2. Fasting improves insulin sensitivity
Insulin resistance is a key contributor to diabetes, heart disease, and cancer, making it a major global health problem. That being said, intermittent fasting is an incredible tool for improving insulin and leptin sensitivity, which means that your cells are more effective at absorbing glucose from the blood.
Many scientific reports agree that intermittent fasting can help reduce blood sugar levels and glucose variability, while significantly increasing insulin sensitivity in people with diabetes or pre-diabetes. Some experts even believe that fasting is one of the most powerful natural insulin sensitizers known to man, and there is a good reason for it.
Insulin resistance is a condition in which the body makes insulin but cannot use it effectively, resulting in fat build-up in tissues that are not designed to store fat and unwanted glucose build-up in the blood.
When you fast, your body has no choice but to burn fat from its fat stores in order to get the fuel it needs for your cells to function normally. This leads to a significant reduction in the size of the lipid droplets in muscle and liver cells, making these cells more responsive to insulin.
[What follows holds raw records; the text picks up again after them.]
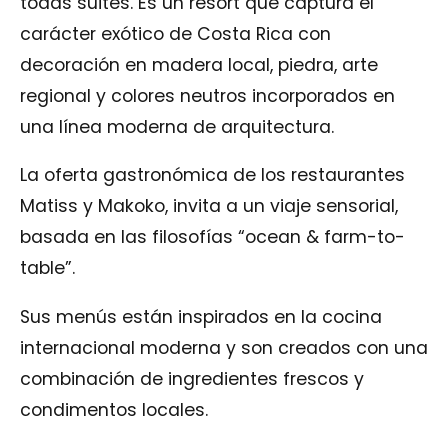
todas suites. Es un resort que captura el
carácter exótico de Costa Rica con
decoración en madera local, piedra, arte
regional y colores neutros incorporados en
una línea moderna de arquitectura.
La oferta gastronómica de los restaurantes
Matiss y Makoko, invita a un viaje sensorial,
basada en las filosofías “ocean & farm-to-
table”.
Sus menús están inspirados en la cocina
internacional moderna y son creados con una
combinación de ingredientes frescos y
condimentos locales.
3. Fasting will help you establish healthier eating habits
Ghrelin, the hunger hormone, is produced by the stomach, small intestine, pancreas, and brain. The most important tasks of ghrelin in the organism are to stimulate appetite, increase food intake and promote fat storage. Basically, this hormone tells our body when it is time to eat.
However, people with disturbed eating habits suffer from an unbalanced production of this vital hormone. If you overeat or overeat over a long period of time, you lose the ability to distinguish between being really hungry and eating habitually.
In this situation, fasting can be used to restore ghrelin function and help you limit your caloric intake, provided you plan your meals and their calorie count.
And if you only focus on eating when you are actually hungry, you are less likely to overeat and emotional eating is easier to avoid. While restricting your calorie intake will make you hungrier, if you fast for 48 hours or more, your body will adapt to the changes and naturally lower ghrelin levels, resulting in decreased hunger.
Additionally, having ghrelin present in the body through fasting is an effective way to increase your growth hormone levels. To get the most out of this peak, exercise on an empty stomach just before the end of your fasting period.
4. Fasting improves brain function
Studies have shown that fasting can optimize your brain health in more than one way.
First of all, it promotes an important cellular process called autophagy, or cell cleansing, which helps cells get rid of all of their waste, which is mostly made up of damaged molecules. In this way, your body detoxifies, repairs and regenerates itself, thus enabling optimal function of all tissues.
Second, fasting can increase levels of brain-derived neurotrophic factor (BDNF), one of the most important neurotrophins for stimulating and controlling neurogenesis, by up to 40%. BDNF is critical in preventing existing brain cell death, inducing the growth of new neurons and synapses, and improving cognitive function.
Increased BDNF signaling has also been shown to improve cardiovascular health and blood sugar regulation. In turn, low BDNF levels are linked to poor neural development, Alzheimer’s disease, neurotransmitter dysfunction, psychiatric disorders such as clinical depression and schizophrenia, and accelerated aging.
Note, however, that achieving elevated BDNF levels through long-term fasting will require constant effort.
5. Fasting reduces the risk of cardiovascular disease
By reducing the risk of diabetes or reversing a pre-diabetic condition, fasting also promotes heart health. However, regular fasting also improves the way your body metabolizes cholesterol, which leads to a decrease in bad cholesterol levels and an increase in good cholesterol levels in the body.
Several studies also show that the levels of triglycerides and glucose in the blood are significantly reduced during a fast. And, according to the results of a report presented recently at the American College of Cardiology conference in New Orleans, people who fast regularly report a 58% lower risk of coronary disease than people who never fast.